The big tech giants are currently at a crossroads. Over the next few years, both the public and regulators will continue to demonstrate concern that the dominance of a few big players is not healthy for either society or business. This will result in the forced break up of one or more of the big tech giants, significantly disrupting organizations that are dependent on them. Product and service offerings will be fractured and organizations will scramble to sustain operating models.

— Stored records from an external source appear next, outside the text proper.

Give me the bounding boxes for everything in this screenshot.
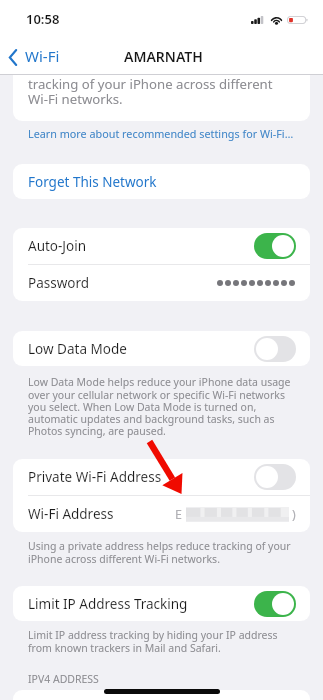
staticText: Wi-Fi Address <box>28 505 114 523</box>
staticText: Low Data Mode <box>28 340 127 358</box>
staticText: Password <box>28 274 90 292</box>
staticText: E <box>175 506 182 523</box>
button[interactable]: Forget This Network <box>13 164 310 199</box>
button[interactable]: Private Wi-Fi Address <box>254 464 296 490</box>
staticText: Using a private address helps reduce tra… <box>28 539 296 566</box>
staticText: Wi-Fi <box>25 46 60 66</box>
other: Annotation arrow <box>0 0 323 700</box>
button[interactable]: Limit IP Address Tracking <box>13 586 310 621</box>
button[interactable]: Auto-Join <box>254 233 296 259</box>
button[interactable]: Password <box>13 265 310 301</box>
staticText: Limit IP address tracking by hiding your… <box>28 628 296 655</box>
staticText: Low Data Mode helps reduce your iPhone d… <box>28 375 296 438</box>
button[interactable]: Low Data Mode <box>254 336 296 362</box>
button[interactable]: Auto-Join <box>13 228 310 264</box>
staticText: AMARNATH <box>124 47 203 66</box>
staticText: Limit IP Address Tracking <box>28 595 188 613</box>
staticText: Private Wi-Fi Address <box>28 468 162 486</box>
staticText: Auto-Join <box>28 237 87 255</box>
staticText: Learn more about recommended settings fo… <box>28 126 294 141</box>
staticText: ) <box>292 506 296 523</box>
staticText: 10:58 <box>26 10 60 28</box>
button[interactable]: Wi-Fi Address <box>13 496 310 532</box>
staticText: Forget This Network <box>28 173 157 191</box>
staticText: tracking of your iPhone across different… <box>28 75 273 108</box>
button[interactable]: Back to Wi-Fi <box>0 41 68 69</box>
staticText: IPV4 ADDRESS <box>28 672 99 686</box>
button[interactable]: Limit IP Address Tracking <box>254 591 296 617</box>
button[interactable]: Low Data Mode <box>13 331 310 366</box>
button[interactable]: Private Wi-Fi Address <box>13 459 310 495</box>
button[interactable]: Learn more about recommended settings fo… <box>0 126 294 141</box>
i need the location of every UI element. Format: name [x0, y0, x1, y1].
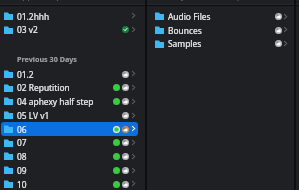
staticText: Previous 30 Days — [17, 54, 77, 64]
staticText: 02 Reputition — [17, 82, 70, 93]
button[interactable] — [1, 177, 138, 190]
staticText: 01.2hhh — [17, 11, 50, 22]
staticText: 07 — [17, 137, 27, 148]
staticText: Bounces — [168, 25, 202, 36]
staticText: Project File Backups — [168, 0, 247, 1]
staticText: Audio Files — [168, 11, 211, 22]
button[interactable] — [152, 37, 290, 51]
button[interactable] — [1, 23, 138, 37]
button[interactable] — [1, 136, 138, 150]
staticText: 04 aphexy half step — [17, 96, 94, 107]
button[interactable] — [1, 122, 138, 136]
staticText: 08 — [17, 151, 27, 162]
button[interactable] — [1, 81, 138, 95]
staticText: 06 — [17, 124, 27, 135]
staticText: 05 LV v1 — [17, 110, 50, 121]
button[interactable] — [1, 95, 138, 109]
button[interactable] — [1, 108, 138, 122]
button[interactable] — [1, 149, 138, 163]
staticText: 03 v2 — [17, 24, 38, 35]
button[interactable] — [1, 9, 138, 23]
button[interactable] — [1, 67, 138, 81]
staticText: Samples — [168, 38, 202, 49]
button[interactable] — [152, 9, 290, 23]
staticText: 10 — [17, 179, 27, 190]
button[interactable] — [1, 163, 138, 177]
staticText: 09 — [17, 165, 27, 176]
staticText: Apple Loops — [17, 0, 66, 1]
staticText: 01.2 — [17, 69, 34, 80]
button[interactable] — [152, 23, 290, 37]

If big tech giants are forced to change, so will business. Organizations will need to find new vendors for a range of products and services, potentially having to use the services of unproven companies located in areas of the world with divergent regulatory approaches. There will be a period of significant turbulence in IT operations. Hundreds of systems will need to be replaced, with terabytes of data repatriated and thousands of contracts renegotiated, fracturing long-term IT strategies.
During this time of intense change, information security will be stretched to its limit. New and existing services will need to be assessed, as business continuity and recovery processes need to be revised and data needs to be transferred in a timely, secure manner. Meanwhile, amid this period of turbulence, malicious actors will seek out and prey on vulnerable, transitioning organizations.
What is the justification for this threat?
Between them, the big tech giants – Alphabet (parent organization of Google), Amazon, Apple, Facebook and Microsoft – are some of the most powerful companies in the world and dominate sectors such as online commerce, social media, search engines, mobile operating systems, streaming and cloud services; all areas on which organizations are dependent. In many cases, organizations are critically dependent on one or more of the big tech giants to provide their services and products. If a break up of one of the big tech giants happens there would be significant disruption to basic services that businesses take for granted. The entire IT landscape would change, as organizations are forced to disentangle business functionality from a single ecosystem into a complex and distributed nexus of smaller providers. They would also need to fund previously free or inclusive services and retrieve and repatriate terabytes of data.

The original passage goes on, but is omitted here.